I focused my audience on active 20- to 40-year-olds who own dogs and live in the Austin area.
This app supplies new and returning dog-owning park goers with general park information, current algae levels, and ways to keep in contact with one another.
Current algae levels will be easily accessible with this app to help keep dogs safe and give owners peace of mind when letting their dogs in the water. This feature will help distinguish the app from other park apps.
This was a solo project that I created from start to finish.
In order to know what to design, I gathered data about the park and issues that other users experience.
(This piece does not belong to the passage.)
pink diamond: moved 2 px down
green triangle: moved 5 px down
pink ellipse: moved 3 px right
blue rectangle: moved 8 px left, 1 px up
I set up an online survey and asked participants to fill it out.
This was a short 10-minute online survey with a variety of question styles.
Over 75 people completed the survey.
My results showed two main areas of focus: parking issues and overall park information.
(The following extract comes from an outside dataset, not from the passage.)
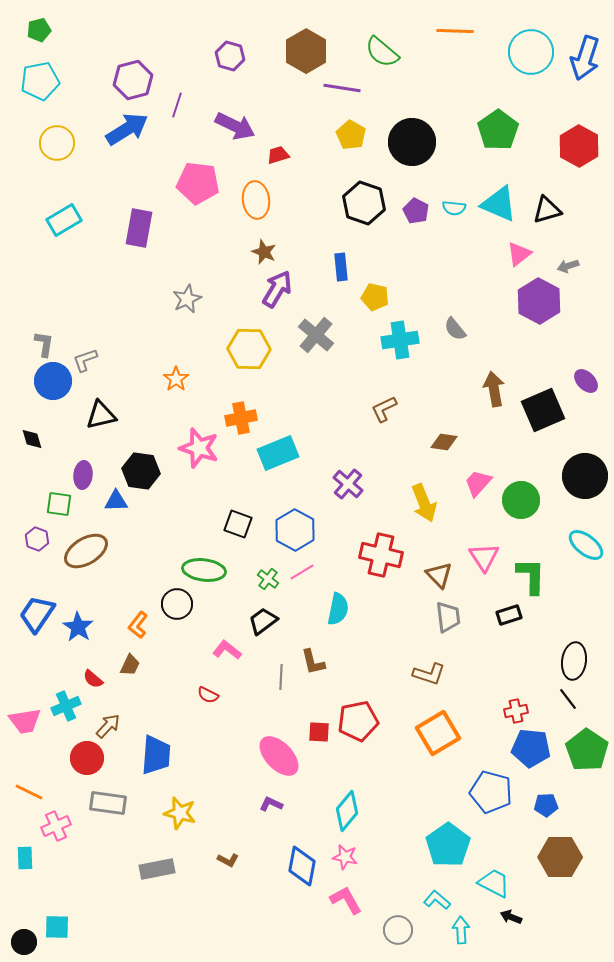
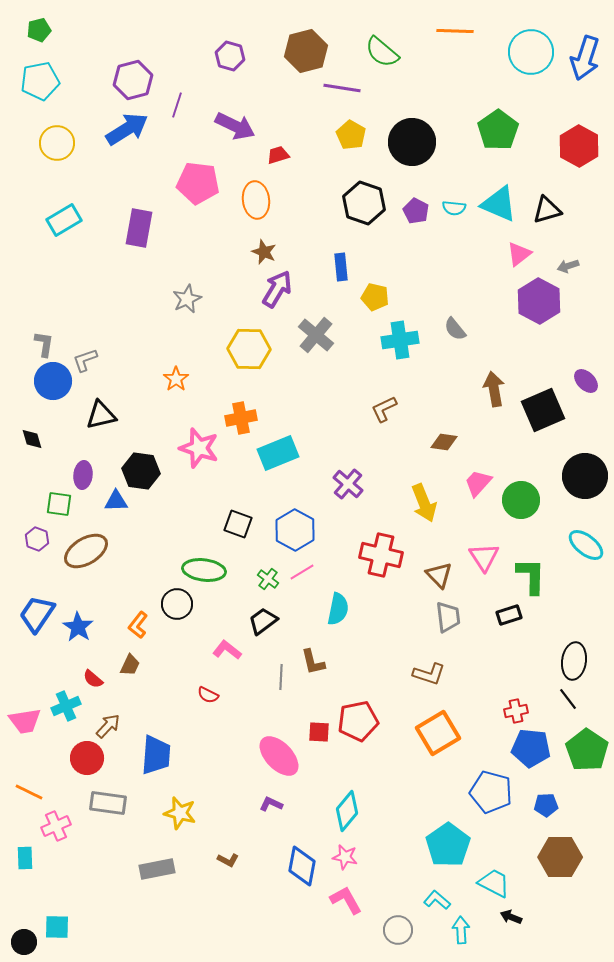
brown hexagon at (306, 51): rotated 15 degrees clockwise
Based on these findings, I tackled the way in which people could easily find all information on the park.
I mapped out the users’ steps to see how I could simplify their journey to help them reach their most important goals with the product.
I decided to do user journey mapping to help understand the park from a new perspective.
At each step of the journey, I uses a seeing-thinking-feeling method to truly see the space in a new light.
Without this step, I would not have so easily understood my personas or the environment itself.
To understand how customers find and interact with the service, I created a Customer Journey Map.
Early on, the user realized the need for a solution; it was challenging for him to find park hours and rules. He ended up going to the park without the information and just hoping it would be open.
He is a photographer and loved stopping for new photography moments on and off the main trail.
In addition to the user's difficulty with finding park information online, the next main pain point came in the parking situation. There were very few spots and you have to wait a long time for someone to leave because the only other close parking is about a mile away across very big and busy streets.
Therefore, I chose to tackle the first and most important task—how someone finds the park and accesses general operating information.
I usually start the design process with low-fidelity wireframes. This is the way I iterate through many design options quickly.
These sketches help me brainstorm what is needed and a very rough idea of the layout.
I produced about 5 different versions of the app through sketching.
The main differences among these versions were what information was most important and where and how it should be displayed
I chose to proceed with my third sketch.
On the home page, I wanted a short overview of the most important park information; Latest Messages, Park Conditions, and Algae Risk. Because these are the main ways and reasons people interact with the app, I wanted them front and center.
At the beginning of my design process, I created wireframes for testing purposes.
Wireframes always help me when deciding on hierarchy and layouts.
I work my way from very low fidelity to high fidelity.
I used Sketch to create my wireframes.
I did use these wireframes in testing.
I have 5 iterations of wireframes moving into higher forms of fidelity.
Before launching the product, I did a testing round in order to reveal possible usability problems.
With user testing, I was trying to find the ease of use and flaws within the design.
I tested each new wireframe mockup I created. Once I made changes from the first test, I tested it again.
For my tests, I used current park goers and also people I know who have never heard of Red Bud Isle.
I used moderated testing.
Users helped me know what navigation needed to be changed; I also changed the layout to make the information more prominent.
Once I tested out all usability mistakes, I started designing the final screens in Sketch.
For this app's visual style, I went with the natural tones found in the park and a more rugged font.
The park's natural beauty helped inspire me in my design choices.
This app is designed for iOS, so I followed iOS guidelines when designing.
I love the roughly sketched artwork, which is different at the top of every page.
What I have learned
I loved getting to understand each part of the design process outside of just creating. It was interesting doing this full project from start to finish on my own.
I was intimidated at the thought of not having others to rely on and making tough decisions on my own.
Following each step and engaging in a lot of user testing helped me find validation in my design.
This process is tough, but I loved every bit of it.